Assigned task: Please copy each line in the records below that contains the string "Capitol".
__________
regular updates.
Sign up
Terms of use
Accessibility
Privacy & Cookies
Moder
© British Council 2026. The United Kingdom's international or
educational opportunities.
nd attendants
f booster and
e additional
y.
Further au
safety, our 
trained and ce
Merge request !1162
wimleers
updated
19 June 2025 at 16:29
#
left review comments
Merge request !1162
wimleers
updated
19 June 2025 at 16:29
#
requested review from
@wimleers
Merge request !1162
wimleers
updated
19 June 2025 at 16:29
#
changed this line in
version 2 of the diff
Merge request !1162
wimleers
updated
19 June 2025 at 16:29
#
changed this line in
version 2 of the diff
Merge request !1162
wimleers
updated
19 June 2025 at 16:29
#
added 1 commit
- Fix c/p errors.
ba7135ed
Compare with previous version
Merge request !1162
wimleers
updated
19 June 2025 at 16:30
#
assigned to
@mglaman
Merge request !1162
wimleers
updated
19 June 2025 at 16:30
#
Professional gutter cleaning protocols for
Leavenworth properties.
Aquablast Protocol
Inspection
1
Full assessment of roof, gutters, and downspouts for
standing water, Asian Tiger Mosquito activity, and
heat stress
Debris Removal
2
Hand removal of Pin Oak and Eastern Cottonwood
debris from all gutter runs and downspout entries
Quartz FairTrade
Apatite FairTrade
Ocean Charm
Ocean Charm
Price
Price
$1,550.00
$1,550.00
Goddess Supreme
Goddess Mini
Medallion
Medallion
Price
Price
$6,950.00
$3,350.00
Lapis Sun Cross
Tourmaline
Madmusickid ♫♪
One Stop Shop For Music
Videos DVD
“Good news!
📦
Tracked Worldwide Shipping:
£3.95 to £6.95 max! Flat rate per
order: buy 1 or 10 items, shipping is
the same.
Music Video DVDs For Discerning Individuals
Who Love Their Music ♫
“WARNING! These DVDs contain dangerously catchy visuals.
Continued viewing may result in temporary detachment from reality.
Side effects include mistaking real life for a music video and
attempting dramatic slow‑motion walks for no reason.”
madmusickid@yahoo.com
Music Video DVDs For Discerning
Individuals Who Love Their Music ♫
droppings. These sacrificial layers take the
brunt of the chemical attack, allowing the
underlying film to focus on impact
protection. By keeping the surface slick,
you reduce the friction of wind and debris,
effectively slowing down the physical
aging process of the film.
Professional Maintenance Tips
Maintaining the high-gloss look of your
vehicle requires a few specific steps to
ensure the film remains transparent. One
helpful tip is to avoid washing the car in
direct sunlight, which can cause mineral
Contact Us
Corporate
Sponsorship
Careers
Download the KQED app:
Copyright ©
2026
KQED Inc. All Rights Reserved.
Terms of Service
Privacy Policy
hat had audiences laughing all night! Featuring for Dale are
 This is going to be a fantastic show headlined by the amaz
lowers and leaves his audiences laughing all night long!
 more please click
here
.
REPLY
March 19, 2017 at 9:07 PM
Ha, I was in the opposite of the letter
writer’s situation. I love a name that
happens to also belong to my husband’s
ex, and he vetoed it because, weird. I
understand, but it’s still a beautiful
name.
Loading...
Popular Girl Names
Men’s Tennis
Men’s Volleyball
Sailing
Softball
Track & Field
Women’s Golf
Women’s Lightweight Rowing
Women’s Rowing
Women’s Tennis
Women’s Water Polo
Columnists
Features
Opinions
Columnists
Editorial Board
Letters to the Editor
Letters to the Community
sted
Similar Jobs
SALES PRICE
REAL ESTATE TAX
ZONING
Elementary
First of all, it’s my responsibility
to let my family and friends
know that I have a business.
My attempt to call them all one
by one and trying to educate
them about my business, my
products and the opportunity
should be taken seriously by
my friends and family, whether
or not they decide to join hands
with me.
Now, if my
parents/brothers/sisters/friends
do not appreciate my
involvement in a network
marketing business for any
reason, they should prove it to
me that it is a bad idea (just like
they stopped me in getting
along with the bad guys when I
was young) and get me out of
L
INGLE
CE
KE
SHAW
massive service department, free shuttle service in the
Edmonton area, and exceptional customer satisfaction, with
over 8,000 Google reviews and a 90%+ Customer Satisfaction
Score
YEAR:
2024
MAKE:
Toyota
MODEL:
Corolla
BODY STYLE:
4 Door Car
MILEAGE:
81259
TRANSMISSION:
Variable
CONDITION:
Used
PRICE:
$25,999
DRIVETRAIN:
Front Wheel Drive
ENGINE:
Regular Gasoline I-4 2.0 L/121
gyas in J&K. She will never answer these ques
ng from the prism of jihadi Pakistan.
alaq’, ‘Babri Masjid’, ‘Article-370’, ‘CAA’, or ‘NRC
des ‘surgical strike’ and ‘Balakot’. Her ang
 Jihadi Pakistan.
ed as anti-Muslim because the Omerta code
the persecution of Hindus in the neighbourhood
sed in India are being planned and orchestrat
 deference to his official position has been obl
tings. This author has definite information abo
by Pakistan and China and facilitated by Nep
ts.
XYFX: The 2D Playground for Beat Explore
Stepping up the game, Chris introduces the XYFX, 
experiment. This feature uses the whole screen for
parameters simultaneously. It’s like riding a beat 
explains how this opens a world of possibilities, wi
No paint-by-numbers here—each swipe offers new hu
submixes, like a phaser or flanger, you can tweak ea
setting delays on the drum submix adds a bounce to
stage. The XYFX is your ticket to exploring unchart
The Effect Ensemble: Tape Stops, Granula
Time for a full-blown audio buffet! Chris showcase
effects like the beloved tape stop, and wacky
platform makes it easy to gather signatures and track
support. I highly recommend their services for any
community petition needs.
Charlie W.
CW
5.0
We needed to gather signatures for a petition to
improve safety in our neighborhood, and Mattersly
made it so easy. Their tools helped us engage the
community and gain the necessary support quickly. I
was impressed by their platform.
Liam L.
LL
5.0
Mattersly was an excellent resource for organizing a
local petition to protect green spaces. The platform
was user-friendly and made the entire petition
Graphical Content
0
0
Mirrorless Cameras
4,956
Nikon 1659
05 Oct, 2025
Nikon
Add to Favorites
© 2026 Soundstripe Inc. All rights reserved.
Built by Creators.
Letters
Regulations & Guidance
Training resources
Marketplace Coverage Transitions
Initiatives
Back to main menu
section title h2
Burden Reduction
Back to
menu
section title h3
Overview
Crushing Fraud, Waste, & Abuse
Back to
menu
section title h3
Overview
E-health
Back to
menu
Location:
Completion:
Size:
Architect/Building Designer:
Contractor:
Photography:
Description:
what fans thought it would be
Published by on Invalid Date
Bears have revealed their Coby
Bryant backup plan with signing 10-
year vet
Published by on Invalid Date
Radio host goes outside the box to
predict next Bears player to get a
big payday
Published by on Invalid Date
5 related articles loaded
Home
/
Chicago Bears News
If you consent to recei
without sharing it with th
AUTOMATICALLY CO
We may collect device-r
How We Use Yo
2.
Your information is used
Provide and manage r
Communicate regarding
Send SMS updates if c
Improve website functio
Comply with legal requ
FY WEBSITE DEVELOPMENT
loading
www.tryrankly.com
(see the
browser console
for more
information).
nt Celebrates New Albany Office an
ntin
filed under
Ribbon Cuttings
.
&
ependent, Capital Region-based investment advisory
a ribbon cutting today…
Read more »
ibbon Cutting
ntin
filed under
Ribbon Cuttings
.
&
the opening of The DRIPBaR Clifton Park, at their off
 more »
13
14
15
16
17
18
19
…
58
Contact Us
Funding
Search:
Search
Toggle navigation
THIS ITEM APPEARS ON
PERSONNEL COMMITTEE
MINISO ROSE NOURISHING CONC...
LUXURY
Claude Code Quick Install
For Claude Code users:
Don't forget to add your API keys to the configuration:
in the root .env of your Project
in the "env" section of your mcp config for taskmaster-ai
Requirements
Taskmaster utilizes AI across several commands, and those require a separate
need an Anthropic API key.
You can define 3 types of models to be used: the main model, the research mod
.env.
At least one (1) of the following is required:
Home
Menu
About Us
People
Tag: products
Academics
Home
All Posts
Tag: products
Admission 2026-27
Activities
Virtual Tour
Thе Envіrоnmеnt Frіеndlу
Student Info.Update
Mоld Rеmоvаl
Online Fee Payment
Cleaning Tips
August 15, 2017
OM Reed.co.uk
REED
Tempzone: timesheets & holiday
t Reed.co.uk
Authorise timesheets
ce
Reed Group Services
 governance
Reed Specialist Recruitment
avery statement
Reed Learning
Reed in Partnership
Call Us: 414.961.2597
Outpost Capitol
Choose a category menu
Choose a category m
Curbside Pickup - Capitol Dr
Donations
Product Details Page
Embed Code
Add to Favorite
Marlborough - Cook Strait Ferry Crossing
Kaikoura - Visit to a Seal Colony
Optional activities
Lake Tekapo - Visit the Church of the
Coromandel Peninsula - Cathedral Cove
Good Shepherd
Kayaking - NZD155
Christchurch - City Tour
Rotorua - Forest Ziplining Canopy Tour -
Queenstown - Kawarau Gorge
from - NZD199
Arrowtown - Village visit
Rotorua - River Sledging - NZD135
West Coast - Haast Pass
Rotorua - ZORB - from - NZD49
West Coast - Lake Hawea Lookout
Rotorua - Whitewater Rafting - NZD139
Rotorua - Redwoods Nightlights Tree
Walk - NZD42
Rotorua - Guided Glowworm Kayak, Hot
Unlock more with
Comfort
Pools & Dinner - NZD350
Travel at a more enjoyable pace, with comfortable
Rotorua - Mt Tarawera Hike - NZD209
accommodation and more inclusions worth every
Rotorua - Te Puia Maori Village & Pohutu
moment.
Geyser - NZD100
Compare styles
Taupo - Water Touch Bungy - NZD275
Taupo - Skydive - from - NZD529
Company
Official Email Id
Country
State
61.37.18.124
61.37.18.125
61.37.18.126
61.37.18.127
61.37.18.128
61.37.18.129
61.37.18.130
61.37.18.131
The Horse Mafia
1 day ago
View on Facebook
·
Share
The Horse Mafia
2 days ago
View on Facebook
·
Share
__________
Written solution:
Outpost Capitol
Curbside Pickup - Capitol Dr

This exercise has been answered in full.